2017 GMC Acadia Review
While the GMC Acadia is traditionally classified as a midsize crossover SUV, based on exterior dimensions and interior volume it is actually aligned with large SUVs, dwarfing its competition as a result. In fact, the 2016 Acadia supplied more cargo space than its larger, heavier, and more expensive sibling, the GMC Yukon.
That changes for 2017. Moved to a new platform shared with the Cadillac XT5, the redesigned GMC Acadia has been put on a drastic diet that improves efficiency and driving dynamics. But this downsizing also impacts interior space, and now the Acadia is a true midsize crossover SUV.
Trim levels include SL, SLE, SLT, and Denali, and an All Terrain option package includes a more rugged look combined with a more capable all-wheel-drive (AWD) system and other features designed to give the Acadia a modicum of off-pavement capability.
For this review, our expert evaluated an Acadia SLT with extra-cost metallic paint and a navigation system. The price came to $40,165, including the $925 destination charge.
What Owners Say
Before we discuss the results of our evaluation of the new 2017 Acadia, it is helpful to understand who bought the previous version of this SUV and what they liked most and least about it.
According to J.D. Power research data, 54% of Acadia buyers are men, compared with 58% for the Midsize SUV segment, and average buyer age is 54 years (vs. 55). Acadia buyers are financially better off, too, reporting a median annual household income of $121,389 (vs. $111,964). Demographically, members of Gen X (born 1965-1976) exhibit a greater fondness for the Acadia, this group representing 29% of buyers as compared with 24% for the segment.
Clearly, one reason Acadia buyers choose this GMC is because 87% of them prefer to buy a vehicle from a domestic company, compared with 58% for the segment. Acadia buyers are also not quite as adamant about choosing a vehicle for lower cost of maintenance, reliability, or quality. Just 54% strongly agree that they avoid vehicles with high maintenance costs (vs. 65%); 45% strongly agree that their first consideration in choosing a vehicle is quality of workmanship (vs. 50%); and 52% strongly agree that their first consideration in choosing a vehicle is reliability (vs. 64%).
Fuel economy and environmental friendliness are also lower on the requirements ladder, with 50% of Acadia buyers disagreeing that their first consideration in choosing a vehicle is miles per gallon (vs. 40%) and 52% disagreeing that they are willing to pay more for a vehicle that is environmentally friendly (vs. 48%). Acadia buyers do, however, like a vehicle that stands out from the crowd, with 73% agreeing with this compared to 69% for buyers within the segment.
Acadia buyers say that their favorite things about the previous (2016 model) version of this SUV are (in descending order) the exterior styling, interior design, driving dynamics, visibility and safety, and storage and space.
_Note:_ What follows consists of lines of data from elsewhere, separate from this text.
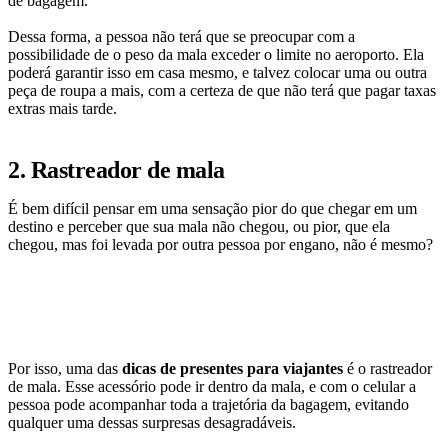
de bagagem.
Dessa forma, a pessoa não terá que se preocupar com a
possibilidade de o peso da mala exceder o limite no aeroporto. Ela
poderá garantir isso em casa mesmo, e talvez colocar uma ou outra
peça de roupa a mais, com a certeza de que não terá que pagar taxas
extras mais tarde.
2. Rastreador de mala
É bem difícil pensar em uma sensação pior do que chegar em um
destino e perceber que sua mala não chegou, ou pior, que ela
chegou, mas foi levada por outra pessoa por engano, não é mesmo?
Por isso, uma das
dicas de presentes para viajantes
é o rastreador
de mala. Esse acessório pode ir dentro da mala, e com o celular a
pessoa pode acompanhar toda a trajetória da bagagem, evitando
qualquer uma dessas surpresas desagradáveis.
Buyers indicate their least favorite things about the Acadia are (in descending order) the engine/transmission, seats, climate system, infotainment system, and fuel economy.
What Our Expert Says
In the sections that follow, our expert provides his own assessment of how the new 2017 Acadia performs in each of the 10 categories that comprise the J.D. Power 2016 U.S. Automotive Performance, Execution and Layout (APEAL) Study.SM
Compared with the available All Terrain and Denali versions of the SUV, my plain Jane Acadia SLT test vehicle was rather tame in terms of its appearance. Dark gray body cladding and silver simulated skid plates provides traditional SUV styling cues, and chrome accents dress up the Acadia's unexpectedly soft design, which departs from the squared-off look displayed by other GMC models. Looking misaligned, the GMC badge should be centered in the grille.
Simple and straightforward, the GMC Acadia's interior is refreshing at a time when designers are taking too much literal inspiration from smartphones. You don't need to open the owner's manual to figure out this SUV, and GMC's execution on cabin materials is exactly right for the price point. However, the company's decision to kill two birds with one stone by applying a cocoa-colored brown overlay atop a light ash gray interior is a questionable one.
Soft yet supportive, the Acadia's seats are comfortable, but this isn't a vehicle you get into after a hard day at the office, exhale, and then settle into a soothing environment. Like so many aspects of the new Acadia, the seats serve a purpose without eliciting complaints from the people using them, but they lack the comfort "wow" factor.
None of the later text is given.